Reputation: 143
I'm trying to scrape a webpage that has people and their info on it (Phone, Name, Position, Email, etc). Some of the people are missing either a phone number or email and I'm having trouble with this because I combine lists and if it doesn't scrape a string the indexes will be different.
This is how I'm scraping email:
response.xpath('//ul//div[@class="contact-text contact-email ctaType-email"]/a/@title').extract()
I'm getting emails from people with this HTML code:
<div class="contact-text contact-email ctaType-email">
<a itemprop="email" href="mailto:[email protected]" alt=
"[email protected]" title="[email protected]">[email protected]</a>
</div>
However it's totally skipping over people with this HTML code and messing up my list indexes.
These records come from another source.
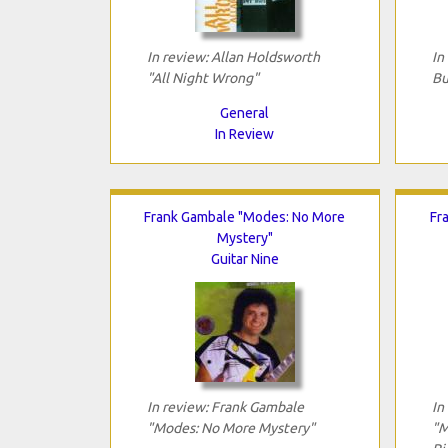
In review: Allan Holdsworth
In
"All Night Wrong"
Bu
General
In Review
Frank Gambale "Modes: No More
Fr
Mystery"
Guitar Nine
In review: Frank Gambale
In
"Modes: No More Mystery"
"M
<div class="contact-text contact-email ctaType-email">
</div>
Is there anyway to make it scrape the empty email address field so I'm able to easily combine fields or add a string into those empty fields?
Thanks much!
Upvotes: 0
Views: 74
Reputation: 21436
You can simply split your extraction into two parts:
For example:
people = response.xpath('//ul//div[@class="contact-text contact-email ctaType-email"]')
emails = [p.xpath('a/@title').extract() or '' for p in people]
Usual approach to avoid issues like these is to extract item nodes and then iterate through them:
people = response.xpath('//ul//div[@class="contact-text contact-email ctaType-email"]')
for person in people:
item = dict()
item['email'] = person.xpath('a/@title').extract()
item['something_else'] = person.xpath('...')
# ...
yield item
Upvotes: 1